The difference between conservatives (or conservative-libertarians) and all the rest is an instinctive mistrust not of Big Government, but of human nature. It is passe these days to raise the now ancient Federalist arguments concerning limited government. The Founders were on to something when they crafted our constitution. They had a more accurate understanding of human nature than later day socialists and do-gooders. Graft and corruption at the local or state level can usually be confined to those locales. But corruption written on the national canvas can be catastrophic -- as we are now witnessing. What is truly frightening is the complicity of the "average" Americans in all of this. We've been seduced with no-cash low interest homes; $10,000 lines of credit despite the fact we earn make $50,000 a year, and bankruptcy laws that allow us to "write-off" our proliferate consumption; it is better for "them" to absorb the losses (i.e. those who actually defer gratification and their appetites). Lincoln once spoke of the "better angels of our nature. The Federal Government nationalized the worst instincts of our fallen nature. Somehow, in a period of just one or two generations, we've allowed our government to spread the avarice of K Street to Main St. George Neumayr raises the serious point that what has occurred over time is anything but conservative.
The cost of this form of Public/Private partnership in greed may
come very soon. One can imagine the horror and panic that could
befall millions some Monday morning when they stop to fill up their
automobiles or pay for their Starbucks and their credit cards are
rejected. In a blink of an eye, millions will soon learn a lesson
that their great grand parents knew: Cash is King.
-- JP
Indiana
Mr. Neumayr, pardon my dramatic response, but the United States of America, if not the world, has lost its mind. We are undone. Who or what can save us from this insanity? It's complete madness. Nothing from history can inform us, not Hitler, not Stalin. Those who are inciting this path to destruction think they are insulated by their wealth, and therein lies the folly. Liberalism's intrinsic need to control the lives of others has reached the pinnacle of its corrupt inspiration. God is dead, it must be true, our professors said so. Those who would believe otherwise must be impugned, destroyed, and eradicated like cockroaches. This is where we are, what we've become, and our destiny is certain. Poor Sarah Palin.
When I was still a youngster, during the Vietnam War, my father
and I were eating one day in a local restaurant. When we got in
line to pay our check, an old gentleman struck up a conversation
with me. Something he said gave me pause, and as a young man, a lot
to think about. He said, "We'd be destroyed, if it weren't for the
Christians holding us together." I don't know if he was a follower
of Christ, or not, but he understood the truth. So, to paraphrase a
saying, "Those whom God wishes to destroy He first makes mad."
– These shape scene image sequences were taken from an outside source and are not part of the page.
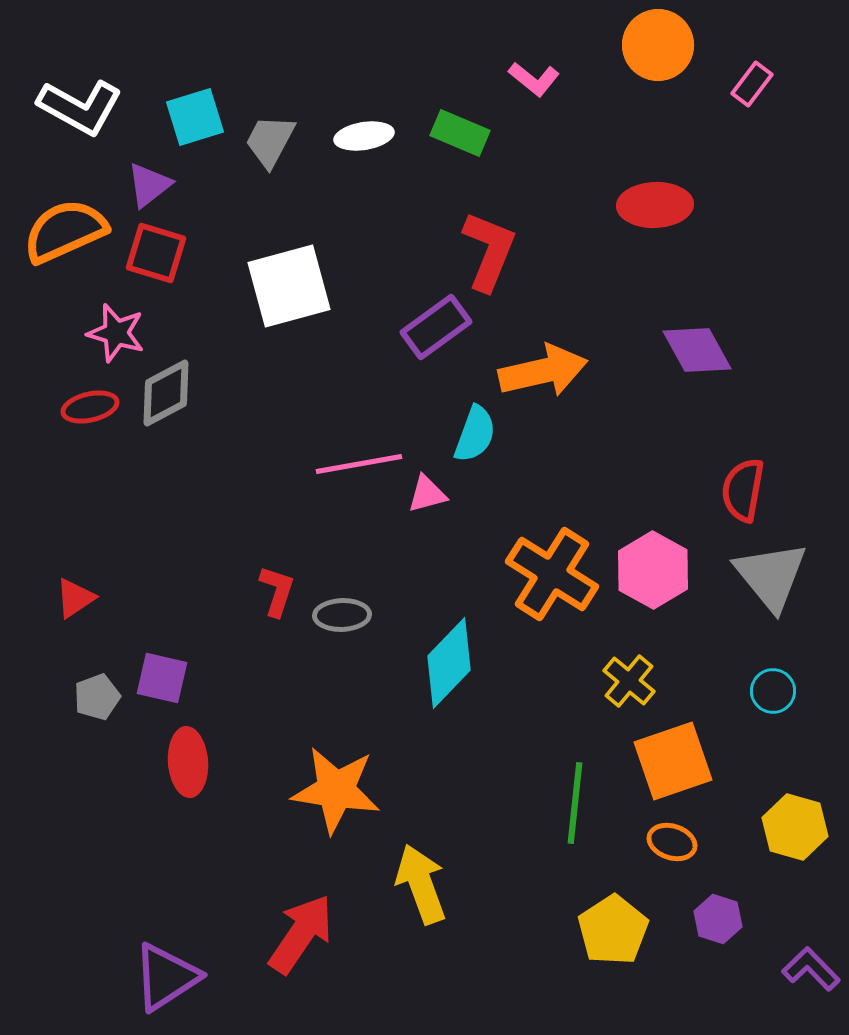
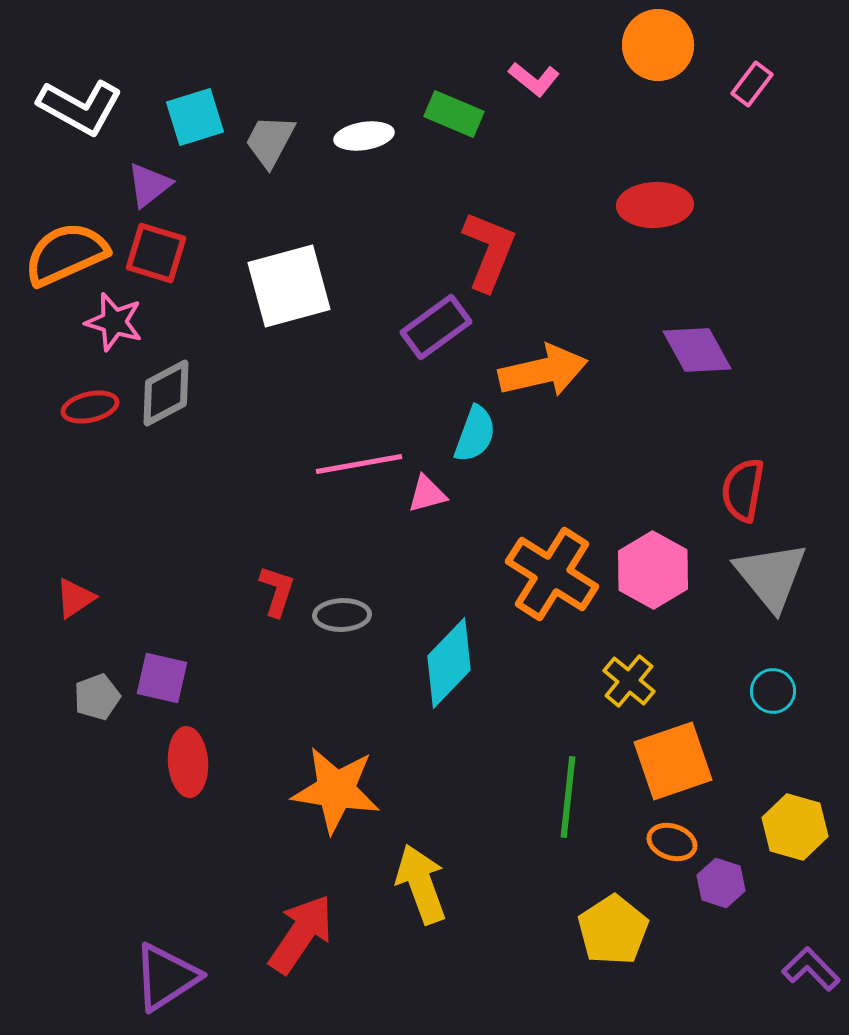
green rectangle at (460, 133): moved 6 px left, 19 px up
orange semicircle at (65, 231): moved 1 px right, 23 px down
pink star at (116, 333): moved 2 px left, 11 px up
green line at (575, 803): moved 7 px left, 6 px up
purple hexagon at (718, 919): moved 3 px right, 36 px up
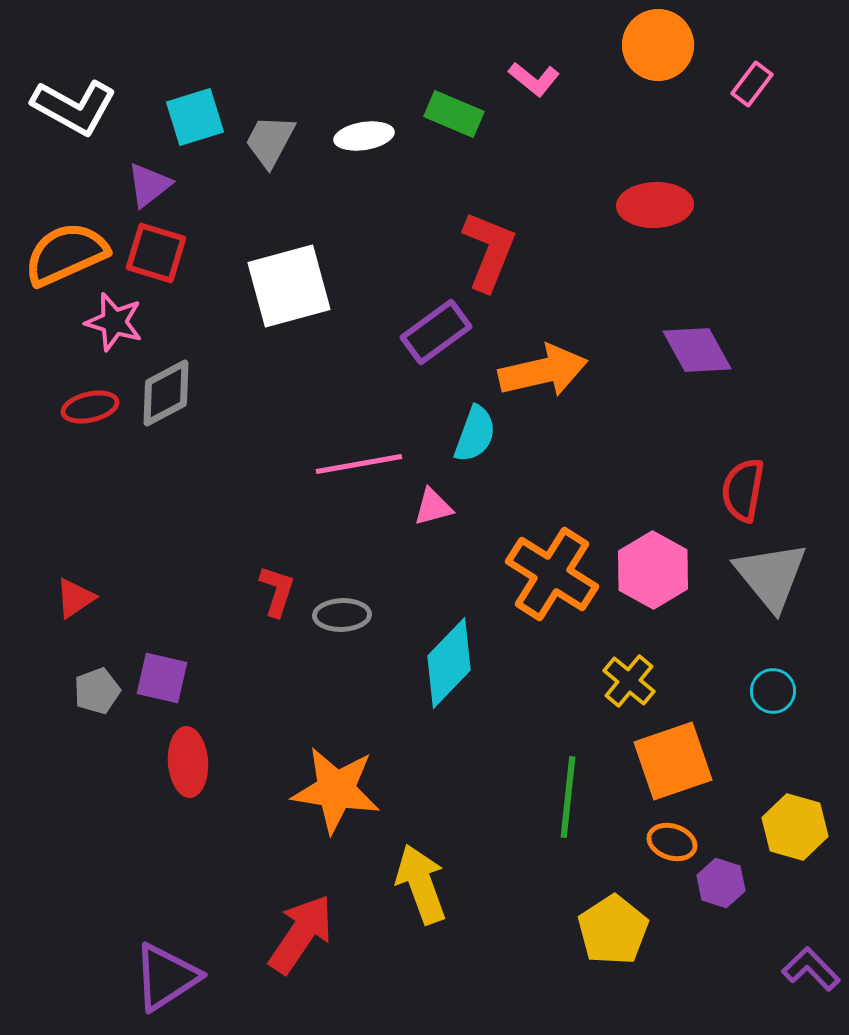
white L-shape at (80, 107): moved 6 px left
purple rectangle at (436, 327): moved 5 px down
pink triangle at (427, 494): moved 6 px right, 13 px down
gray pentagon at (97, 697): moved 6 px up
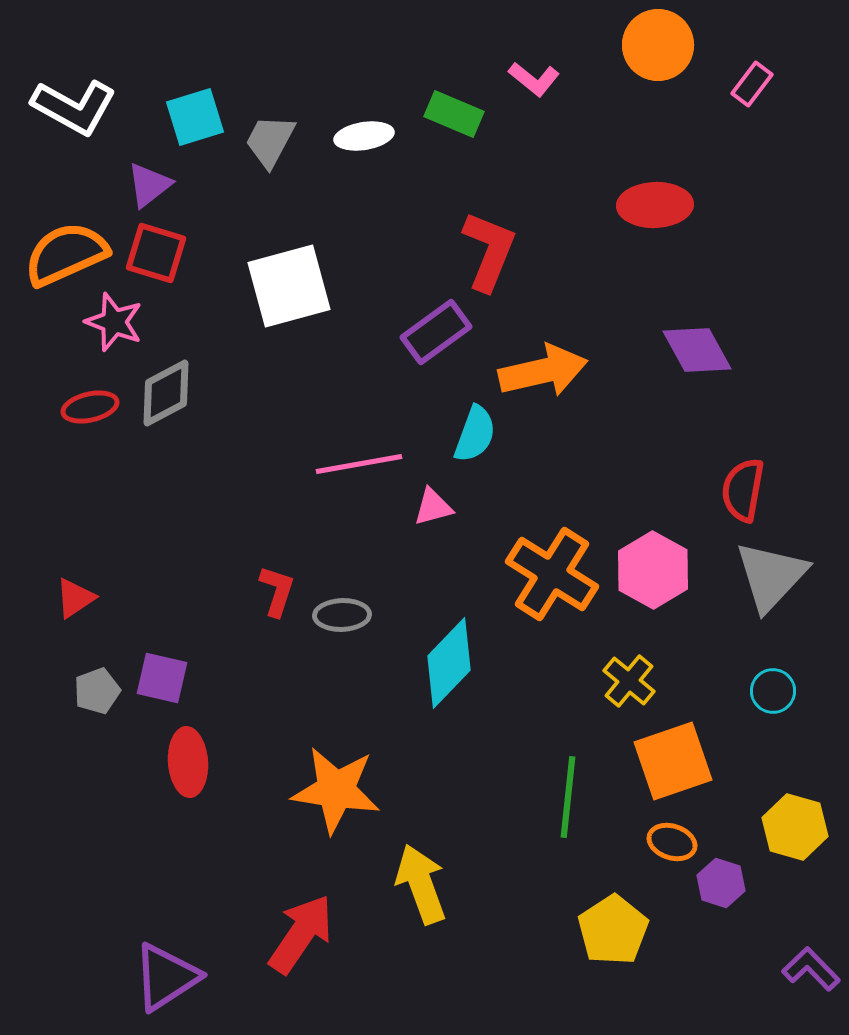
pink star at (114, 322): rotated 4 degrees clockwise
gray triangle at (771, 576): rotated 22 degrees clockwise
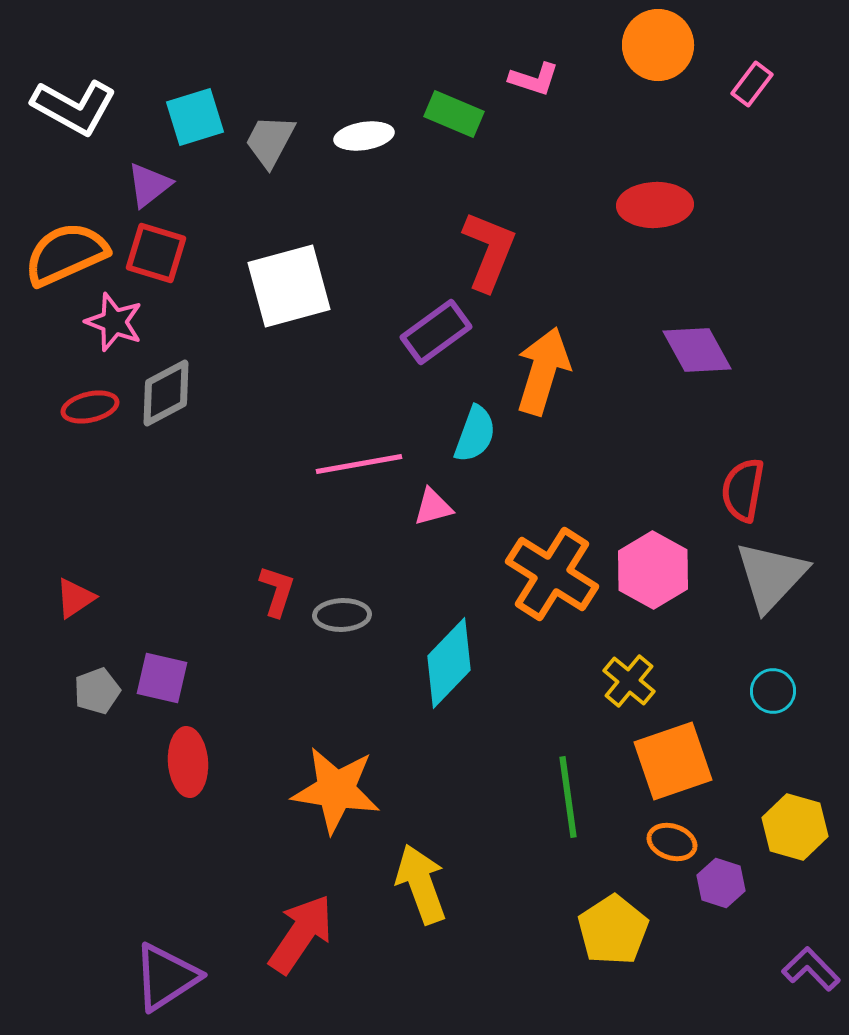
pink L-shape at (534, 79): rotated 21 degrees counterclockwise
orange arrow at (543, 371): rotated 60 degrees counterclockwise
green line at (568, 797): rotated 14 degrees counterclockwise
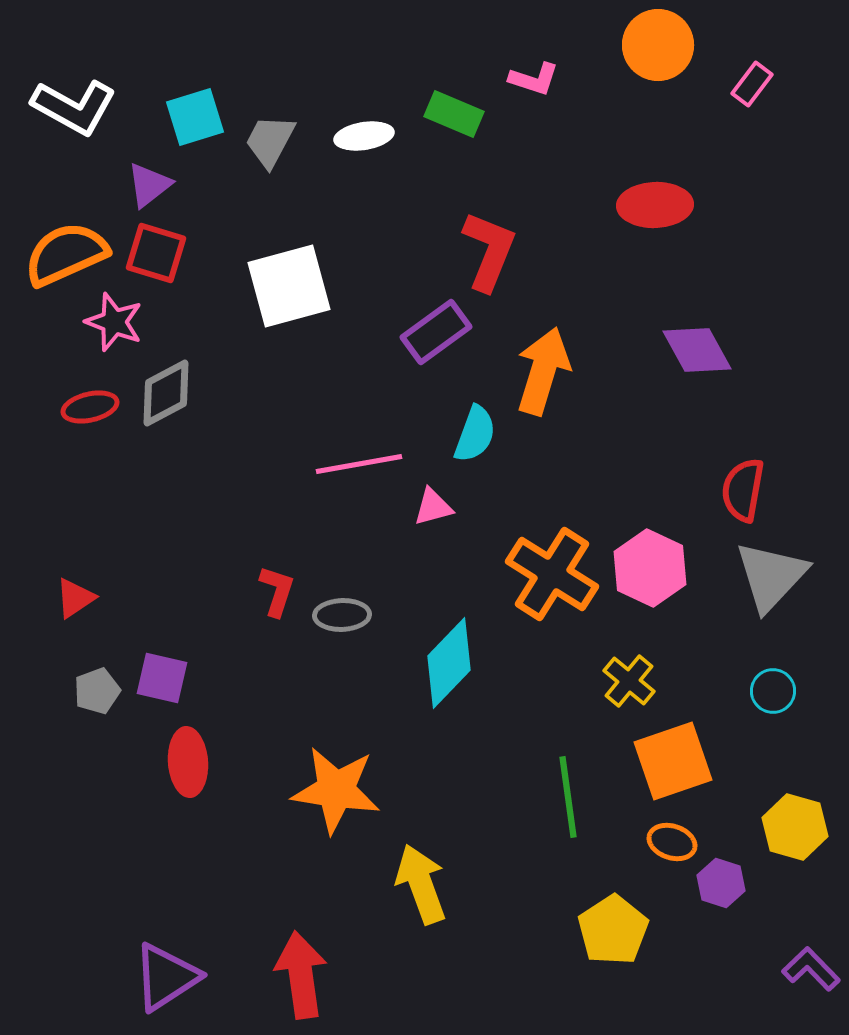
pink hexagon at (653, 570): moved 3 px left, 2 px up; rotated 4 degrees counterclockwise
red arrow at (301, 934): moved 41 px down; rotated 42 degrees counterclockwise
Perhaps, we are at that precipice.
-- Mike Showalter
Austin, Texas
Mr. Neumayr once again illuminates the folly of liberalism and the willful ignorance of its proponents, not to mention the same willful ignorance of the victims. Yes, I said victims. Once again we see the same people that liberals putatively are trying to help suffering from the unintended consequences of their policies. I have not yet heard discussion about the consequences to the families who had the American dream of home ownership writ large by the Community Reinvestment Act. I am reminded of Charlie Brown running up to kick the football, all trust and faith, ending up flat on his back when Lucy pulled the ball away at the last second. Set up for failure and yet he lines up again and again and again only to have the ball pulled away at the last second.
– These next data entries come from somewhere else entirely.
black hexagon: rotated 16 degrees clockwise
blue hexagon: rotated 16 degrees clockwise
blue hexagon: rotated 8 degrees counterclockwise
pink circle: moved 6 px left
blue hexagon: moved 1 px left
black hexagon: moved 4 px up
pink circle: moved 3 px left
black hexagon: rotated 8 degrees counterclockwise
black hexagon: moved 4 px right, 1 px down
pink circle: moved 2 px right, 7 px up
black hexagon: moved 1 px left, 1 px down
I live in the suburbs of Detroit; I do business in the City of Detroit. For all of the examples of the failure of liberalism and its policies, Detroit takes the proverbial cake. Since the advent of the Great Society the City of Detroit has spiraled into what could charitably called a third world country. Decimated neighborhoods, criminally ineffectual schools, rampant crime, welfare queens, crumbling infrastructure, white flight, middle class black flight, corrupt pols feeding at the trough, and on and on and on.
And oh the irony(idiocy?), after all of this 90+% of the those still left in this dying city blindly support Mr. Change and his socialist fantasies.
This from the city that put America and the world on wheels.
It boggles the mind.
-- Stuart Reed
Grosse Pointe Woods, Michigan
Mr. Neumayr is surprised that "the country grows more receptive to
liberalism in an economic crisis." Keep in mind that during great
stress junkies and alcoholics find their greatest comforts in the
poisons that got them there in the first place. They are not too
different than the average citizen.
-- Ira M. Kessel
Rochester, New York
THROW HER IN JAIL
Re: Thomas A. Szyszkiewicz'sNature as a
Privileged Minority:
Bestowing "Mother Nature" with the equivalent of "human rights" sounds great to the irrational, ignorant, and agenda-driven individuals who champion them...but only in cases where those rights work in one direction -- to the benefit of Mother Nature.
There is an opposite cause and effect to this kind of nonsensical edict that will (at some point) reveal its wrath; What happens when "Mother Nature" harms or destroys an individual, group of individuals, or a community as a result of Her actions?